Flagger vs Argo Rollouts vs Service Meshes: A Guide to Progressive Delivery in Kubernetes

Flagger vs Argo Rollouts vs Service Meshes: A Guide to Progressive Delivery in Kubernetes

Scott Rigby

Jan 26, 2024

Progressive delivery is a vital tool for ensuring that new code is deployed safely to production with automated protections if things go wrong. But how do we accomplish this on Kubernetes? Tools like Argo, Flux, and even service meshes like Linkerd provide different parts of the puzzle. In this post we'll walk you through what you need to know to gracefully roll out progressive delivery in Kubernetes.

This post begins by summarizing the concepts and options for implementing progressive delivery on Kubernetes. It clarifies what a service mesh like Linkerd adds to this, and explains when and why you would want to use each deployment strategy. If you’re already clear on all this, you may want to skip to the comparison at the end.

I'll compare the two leading progressive delivery tools—Flagger and Argo Rollouts–in a head to head battle for the progressive delivery crown! I’ll cover how they differ and overlap, their compatibility with GitOps tools, and what use cases each primarily caters to. After reading this post, you should feel have the insights you needto make informed decisions about progressive delivery tailored to your unique deployment needs.

What is progressive delivery?

Progressive delivery is a powerful technique that allows you to detect and roll back any problems with a new application version during the release process itself. It’s not a replacement for pre-deployment testing, or post-deployment monitoring with a full rollback strategy if it later becomes necessary.
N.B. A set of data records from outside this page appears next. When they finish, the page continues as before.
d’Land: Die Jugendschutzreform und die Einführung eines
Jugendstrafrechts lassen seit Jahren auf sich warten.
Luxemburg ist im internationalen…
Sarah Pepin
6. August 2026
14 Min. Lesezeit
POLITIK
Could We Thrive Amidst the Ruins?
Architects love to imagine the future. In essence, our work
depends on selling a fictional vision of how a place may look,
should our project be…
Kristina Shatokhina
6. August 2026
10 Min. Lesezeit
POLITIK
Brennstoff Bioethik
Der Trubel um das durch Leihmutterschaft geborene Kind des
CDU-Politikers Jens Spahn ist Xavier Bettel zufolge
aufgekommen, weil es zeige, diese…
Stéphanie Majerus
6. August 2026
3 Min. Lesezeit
Instead, progressive delivery minimizes the need for the latter by rolling out a new version incrementally, allowing its success to be evaluated at each step and rolled back whenever needed, before it reaches your entire audience.
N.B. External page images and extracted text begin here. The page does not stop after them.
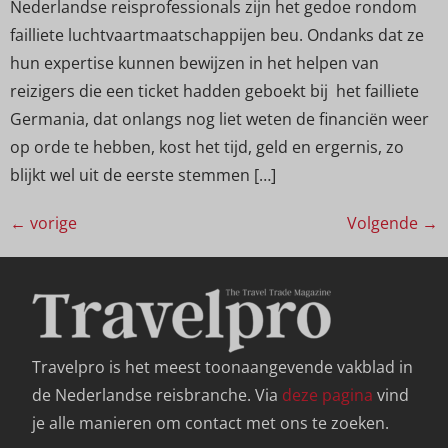
Nederlandse reisprofessionals zijn het gedoe rondom
failliete luchtvaartmaatschappijen beu. Ondanks dat ze
hun expertise kunnen bewijzen in het helpen van
reizigers die een ticket hadden geboekt bij het failliete
Germania, dat onlangs nog liet weten de financiën weer
op orde te hebben, kost het tijd, geld en ergernis, zo
blijkt wel uit de eerste stemmen […]
←
vorige
Volgende
→
Travelpro is het meest toonaangevende vakblad in
de Nederlandse reisbranche. Via
deze pagina
vind
je alle manieren om contact met ons te zoeken.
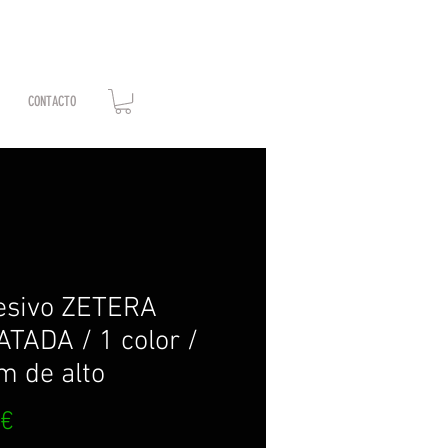
CONTACTO
esivo ZETERA
TADA / 1 color /
m de alto
Precio
 €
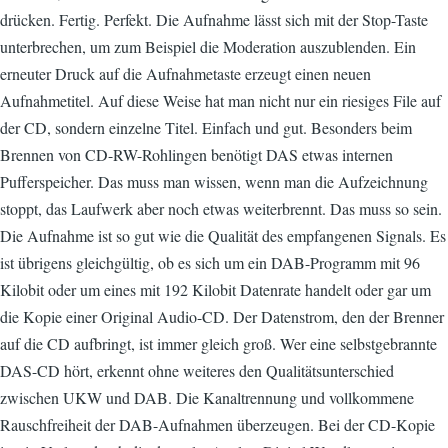
drücken. Fertig. Perfekt. Die Aufnahme lässt sich mit der Stop-Taste
unterbrechen, um zum Beispiel die Moderation auszublenden. Ein
erneuter Druck auf die Aufnahmetaste erzeugt einen neuen
Aufnahmetitel. Auf diese Weise hat man nicht nur ein riesiges File auf
der CD, sondern einzelne Titel. Einfach und gut. Besonders beim
Brennen von CD-RW-Rohlingen benötigt DAS etwas internen
Pufferspeicher. Das muss man wissen, wenn man die Aufzeichnung
stoppt, das Laufwerk aber noch etwas weiterbrennt. Das muss so sein.
Die Aufnahme ist so gut wie die Qualität des empfangenen Signals. Es
ist übrigens gleichgültig, ob es sich um ein DAB-Programm mit 96
Kilobit oder um eines mit 192 Kilobit Datenrate handelt oder gar um
die Kopie einer Original Audio-CD. Der Datenstrom, den der Brenner
auf die CD aufbringt, ist immer gleich groß. Wer eine selbstgebrannte
DAS-CD hört, erkennt ohne weiteres den Qualitätsunterschied
zwischen UKW und DAB. Die Kanaltrennung und vollkommene
Rauschfreiheit der DAB-Aufnahmen überzeugen. Bei der CD-Kopie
This incremental testing can be done automatically, manually, or a combination of the two. We’ll get into this more later in the tool comparison. But either way, the end goal is the same: to figure out if a new release update meets your standards for success before it’s fully deployed. These standards can include internal error thresholds, latency checks, and any other measurable service level indicator information that fits your team’s SLOs or SLAs.

To get this measurable information, your applications need traffic, which can be generated in different ways depending on your needs. You can choose to have this traffic come from either random users, a select group of users, or mock traffic, and these choices directly map to known deployment strategies for progressive delivery. So what are those strategies?
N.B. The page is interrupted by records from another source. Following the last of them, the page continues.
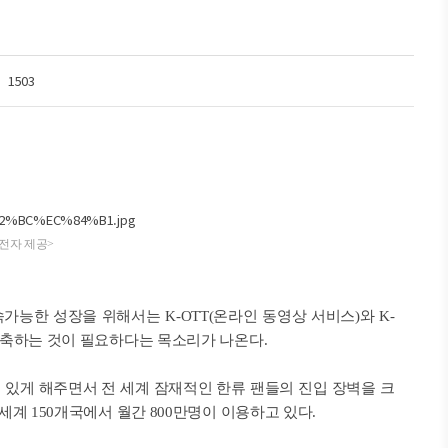
1503
성전자 제공>
능한 성장을 위해서는 K-OTT(온라인 동영상 서비스)와 K-
 구축하는 것이 필요하다는 목소리가 나온다.
 수 있게 해주면서 전 세계 잠재적인 한류 팬들의 진입 장벽을 크
세계 150개국에서 월간 800만명이 이용하고 있다.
Deployment strategy choices

These strategies can be thought about in terms of how end user traffic is handled at what stage of updating an application or system from a previous version to a new version.

Canary Release

Canary release

Canary release is progressive shifting by percentage of production traffic from the previous version of an application to a new version, with analysis along the way, and the ability to roll back at any point if the analysis doesn’t meet your expectations. Any user might experience either version of the application during this traffic shift. See Canary Deployment in the CNCF Glossary to learn more.

A/B Testing or Experiments

A/B testing or experiment

A/B testing is all about making sure that a select group of users will stay on the new version for the whole duration of the test. This is critical for applications that require session affinity (like many front end applications) or for some kinds of larger changes, and is usually done with HTTP header matching or cookies. Sometimes referred to as A/B/C testing, because you may want to gather data from multiple subsets of users testing different features. Argo Rollouts calls these “experiments”.

Blue/Green

Blue/green deployment

Blue/Green deployments are all about testing with no end user involvement, and then once tests pass switching live traffic to the new version all at once. Testing usually involves simulated traffic to green until everyone is happy. After green is live, blue is kept for a period of time in case actual live traffic causes the need for rollback. See Blue-Green Deployment in the CNCF Glossary to learn more.

For more information about the differences between all of these strategies, see Flagger’s Deployment Strategies documentation, as well as Argo Rollouts documentation on Canary, Experiments, Blue/Green, and summaries on their Concepts page.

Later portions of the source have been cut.